Işıl Ataker: “İçinde aktivite kelimesini içeren her türlü aksiyona açığım”

Gezmek size ne ifade ediyor? Seyahatlerin hayatınızdaki yeri nedir?
Gezmek benim için nefes alıp vermeye devam ettiğim sürece “hayatta” olduğumu ifade ediyor.

Seyahatin hayatımdaki yeri = sağlığım elverdiği sürece hayattaki olmazsa olmazım…

Şu an kadar kaç ülke gezdiniz?
29 ülke.

Bugüne kadar gittiğiniz yerler arasında sizi en çok etkileyen, en beğendiğiniz yer neresi?
Şu ana kadar görmüş olduğum yerlerin hepsi aslında benim için çok değerli. Hani insanlar kendi çocukları arasında ayırım yapamazlar ya, bende de durum bundan ibaret. Ama en güncel seyahatlerimden biri olduğu için üniversite yıllarımdan hatırladığım nadir bilgilerden biri olan “en son giren ilk çıkar” mantığı ile İtalya´daki Cinque Terre bölgesi, orada bulunduğum sürece özellikle de bir önceki yaşamımda İtalya´da yaşadığıma inanan birisi olarak “ben burada yaşarım” dedirten yerlerden biri…
Işıl Ataker: “İçinde aktivite kelimesini içeren her türlü aksiyona açığım”

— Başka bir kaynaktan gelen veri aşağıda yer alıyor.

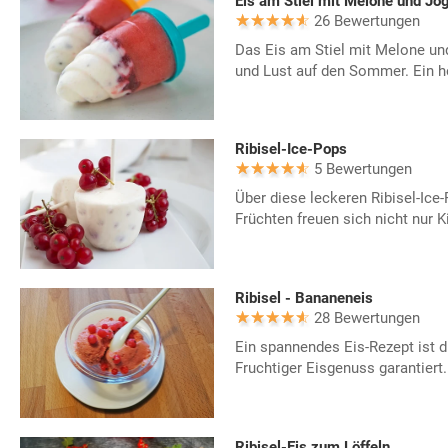
Eis am Stiel mit Melone und Jo
26 Bewertungen
Das Eis am Stiel mit Melone un
und Lust auf den Sommer. Ein he
Ribisel-Ice-Pops
5 Bewertungen
Über diese leckeren Ribisel-Ice
Früchten freuen sich nicht nur Ki
Ribisel - Bananeneis
28 Bewertungen
Ein spannendes Eis-Rezept ist d
Fruchtiger Eisgenuss garantiert.
Ribisel-Eis zum Löffeln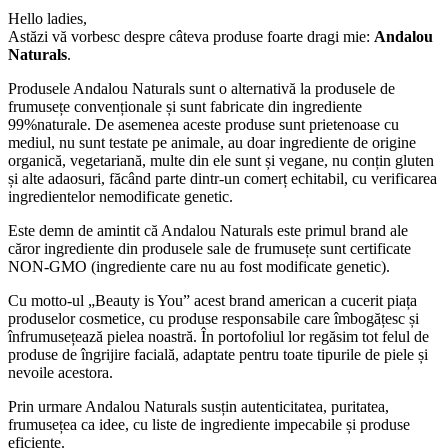
Hello ladies,
Astăzi vă vorbesc despre câteva produse foarte dragi mie:
Andalou
Naturals
.
Produsele Andalou Naturals sunt o alternativă la produsele de
frumusețe convenționale și sunt fabricate din ingrediente
99%naturale. De asemenea aceste produse sunt prietenoase cu
mediul, nu sunt testate pe animale, au doar ingrediente de origine
organică, vegetariană, multe din ele sunt și vegane, nu conțin gluten
și alte adaosuri, făcând parte dintr-un comerț echitabil, cu verificarea
ingredientelor nemodificate genetic.
Este demn de amintit că Andalou Naturals este primul brand ale
căror ingrediente din produsele sale de frumusețe sunt certificate
NON-GMO (ingrediente care nu au fost modificate genetic).
Cu motto-ul „Beauty is You” acest brand american a cucerit piața
produselor cosmetice, cu produse responsabile care îmbogățesc și
înfrumusețează pielea noastră. În portofoliul lor regăsim tot felul de
produse de îngrijire facială, adaptate pentru toate tipurile de piele și
nevoile acestora.
Prin urmare Andalou Naturals susțin autenticitatea, puritatea,
frumusețea ca idee, cu liste de ingrediente impecabile și produse
eficiente.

Çok huzurlu, doğa ile iç içe, dalgaların sesini duyabileceğiniz, denizin kokusunu içinize çekebileceğiniz, doğa yürüyüşleri yaparak bir köyden diğerine ulaşabileceğiniz, deniz mahsulü yiyeceklerin tadına doyabileceğiniz, yamuk yumuk dizili olmalarına rağmen kendi içlerinde uyum içinde olan rengarenk evlerin görsel şöleni içerisinde sevimli mi sevimli bir bölge….
Işıl Ataker: “İçinde aktivite kelimesini içeren her türlü aksiyona açığım”

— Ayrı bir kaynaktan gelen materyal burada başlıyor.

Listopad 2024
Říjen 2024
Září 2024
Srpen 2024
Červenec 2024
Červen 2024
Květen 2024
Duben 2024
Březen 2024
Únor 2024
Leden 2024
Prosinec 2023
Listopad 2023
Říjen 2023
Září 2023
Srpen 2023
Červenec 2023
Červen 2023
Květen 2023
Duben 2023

İlk gezim dediğiniz gezi hangisidir?
Her ne kadar Philip Morris´de bir proje için bir aylığına gitmiş olan abimin yanına gitmiş olsam da yine de hem Avrupa ülkesi haricinde bir yer olması hem de abimin tüm gün ofiste olması sebebiyle adayı tek başına gezmem sebebiyle, La Reunion adasına yapmış olduğum seyahati, ilk gezim olarak tanımlayabilirim sanırım. Özellikle halk otobüslerinde durakta inmek için basılması gereken bir düğme icat etmek yerine el şaklatma usulü işaretin veriliyor olması ve pişirildiği yerin hijyen derecesine bakmaksızın sokakta pişen tavuğun lezzeti parmaklarımı yercesine hala aklımda ve gözümün önünde…

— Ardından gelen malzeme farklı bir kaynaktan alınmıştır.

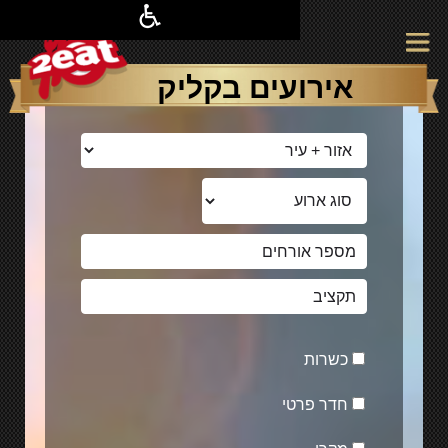
אירועים בקליק
כשרות
חדר פרטי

Hangi tarz gezi sizi daha çok tatmin ediyor? Macera mı sakinlik mi?
İçinde “aktivite” kelimesini içeren her türlü aksiyona açığım, maceracı ruhumu besleyen aktivitelerle dolu dolu plan yaparım, mümkünse hiçbir ulaşım aracına dahil olmadan tüm gün yürüyerek, özellikle “görülecek yerler” listesinin dışında ara sokaklarda keşfe çıkarım, ağırlıklı olarak tek başıma gezdiğimden gece hayatını es geçip erkenden uyuyarak bir sonraki gün yapacağım aktivitelerime enerji dolu başlarım diyenlerdenim.

Kalacak yer olarak tercihiniz genelde nedir? Otel, hostel, kamp vs.
Genelde seyahatlerimde gittiğim ülkede en az 2-3 farklı şehri ya da bölgeyi görmeyi tercih ettiğimden tren istasyonuna ve/veya şehir merkezine yakın olan ve bütçeme uygun otel ve pansiyonları tercih ediyorum. Daha eskiden hostel ya da camping yerleri de tercih ettiğim zamanlar olmuştur, ancak bunları artık yaşım itibariyle de çok fazla tercih etmiyorum. http://www.booking.com/  ve http://www.expedia.com/, kalacağım yeri belirlerken bana yardımcı olan web siteleri.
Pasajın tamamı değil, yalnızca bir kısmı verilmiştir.